Thu, May 14 2009 07:18 PM Posted By: Maryann Castronovo
Oh Madlyn, Madlyn, Madlyn! What were you thinking? I’m sure you’ve all heard about it. The New York mom-lawyer charged last week with a misdemeanor after leaving her daughters on the side of the road when their bickering got too heated in the car. My Mom sure heard about it and boy was she was freaked out! She used to do it all the time.
“I could have ended up in jail!” she said. “You’re a bonafide criminal, Mom!” I replied. When we were growing up, Mom had no problem telling us; “Walk home.” If we were genuinely unbearable, she would give us a warning, and then she would follow through and dump us. She didn’t even circle around!
Without even batting an eye she would calmly pull over, wait until we got out, and then speed off like her pants were on fire. I remember sitting on the curb, thinking “I can’t walk! My legs will fall off!” Even though it was about a half-a-mile, all downhill, it was the most brutal punishment ever!
That was a long, long time ago. Ok, not that long. But 25 years does make a difference. We were in a small town in San Diego with maybe two cars that passed by per day. It wasn’t reckless endangerment to a minor to make a kid walk. It was better than mom pummeling us from the driver’s seat and crashing the station wagon in the process.
But booting girls, 10 and 12 years old, 3 miles from home in a city right outside of Manhattan in the 21st century is a whole different story.
I feel truly sorry for Madlyn Primoff. She made a very bad choice. At the time, she probably thought the idea of making them walk was a great lesson. I bet she was too frazzled from working full-time and commuting into the city to take a deep breath and assess the situation calmly. After a day of juggling parenthood, work and commuting, I doubt I would have, either.
I don’t think she purposefully risked the life and welfare of her children. I don’t think she deserved to stay a night in jail. And I certainly don’t think she had to be given permission to see and live with her girls again. The White Plains justice department was pretty extreme there. I’m surprised they didn’t brand “BM” (bad mom) on her chest and parade her around town. I think the regret, humiliation, and publicity surrounding the incident was harsh punishment enough.
As my Mom and I discussed Madlyn, we reminisced about how she used to leave us in the car when she went grocery shopping, never picked us up from school, and let us play in the street. Child Services would have been hot on her tail!
Most of my childhood, I used to roller-skate 2 miles down to the beach on one skate (we only had one pair, so my sister and I each took one) and stay there all afternoon unsupervised, except for Jimmy the lifeguard, who really had to watch for people drowning, not us. We didn’t have packed lunches, sun block, or money. In today’s world that’s reason for incarceration right there! Mom would have been locked up most of my childhood.

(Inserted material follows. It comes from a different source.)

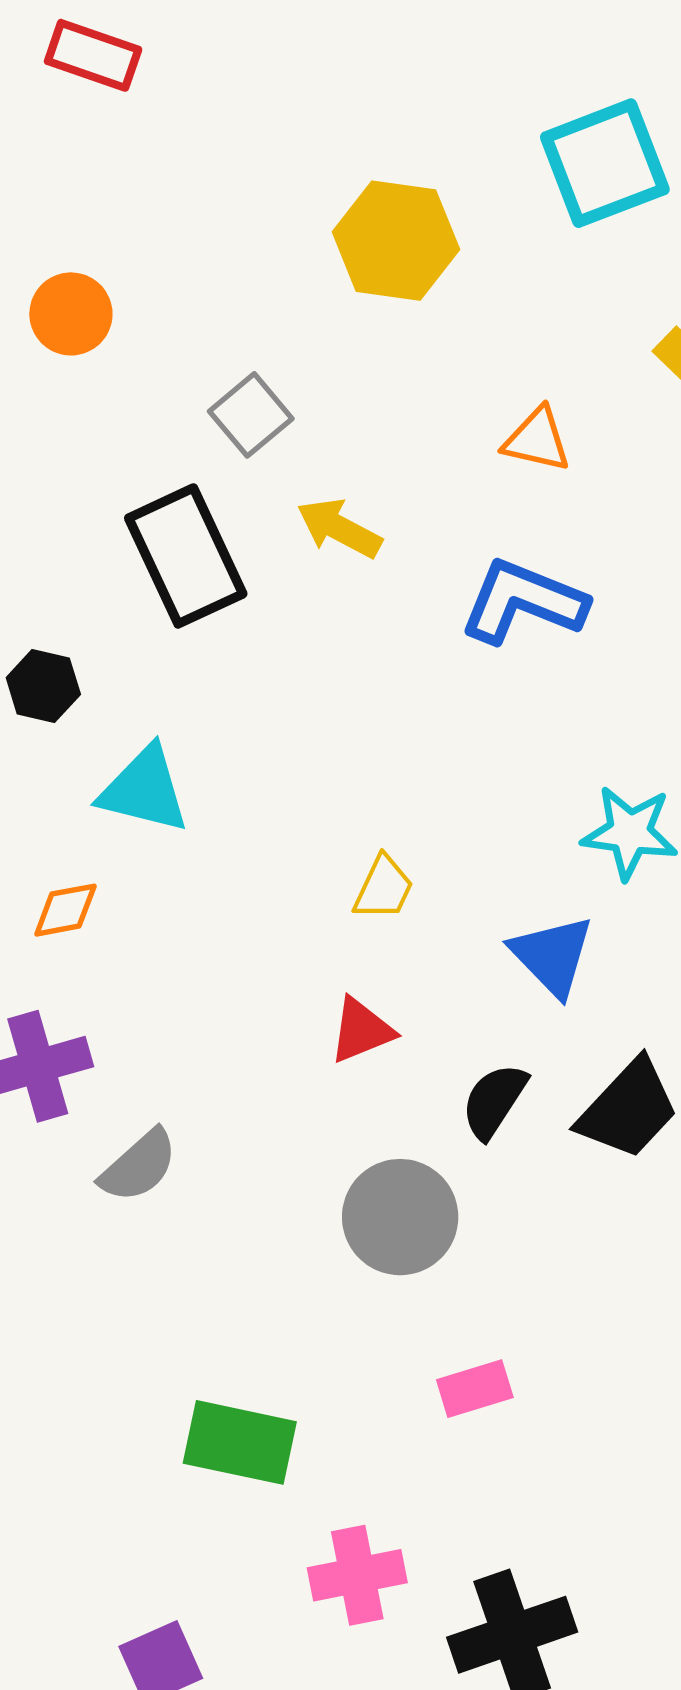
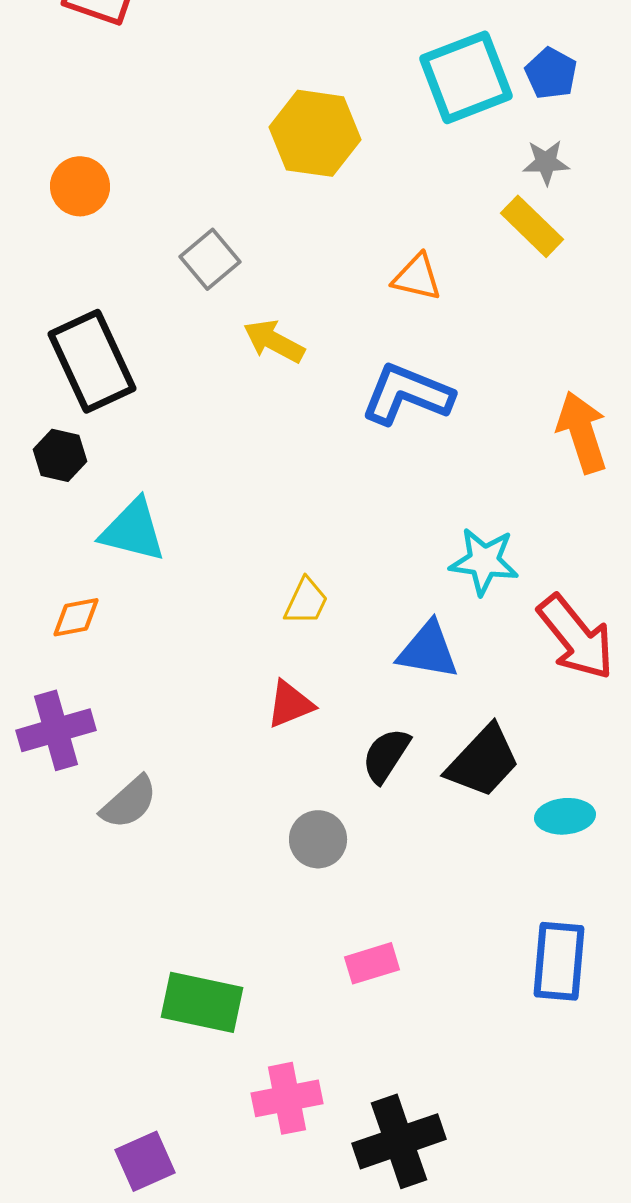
black rectangle: (186, 556) -> (92, 361), moved
blue triangle: (552, 956) -> (428, 650), turned -36
gray circle: (400, 1217) -> (318, 839), size x0.7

We didn’t worry about child abductors or molesters back then. We rode our bikes around town, played until the streetlights came on, and walked back and forth to our friends’ houses, unescorted. Back then, all the kids did it. It wasn’t unusual or considered negligent. It was simpler.
Parenting is a lot different now. Unfortunately, it’s a lot more dangerous out there. And that makes things a lot harder for parents.

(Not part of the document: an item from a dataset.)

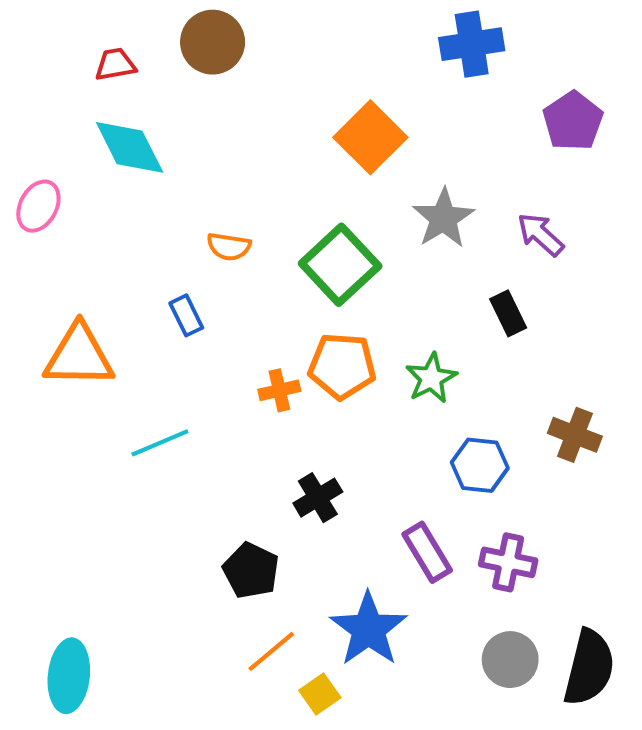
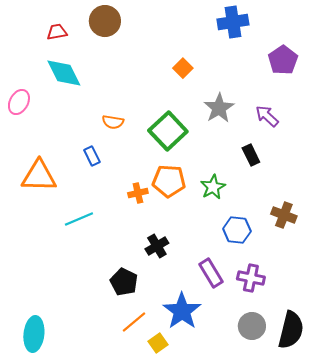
orange square: (370, 137) -> (183, 68), size x0.6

We can’t kick our kids out of the car to stop the squabbling. We have to have more patience, and find simpler solutions to explosive situations. A good idea would be to pull over to the side of the road for a cooling off period. We have to teach bigger sisters and brothers how being the “big” sister or brother is a great responsibility that will influence and comfort their younger siblings for life. And if we happen upon a lost or disobedient child, before taking them for ice-cream, try to find the parents first.
Madlyn Primoff’s not a bad mom. She made a bad choice. She just needs to learn some better solutions for a not so simple world. Any suggestions?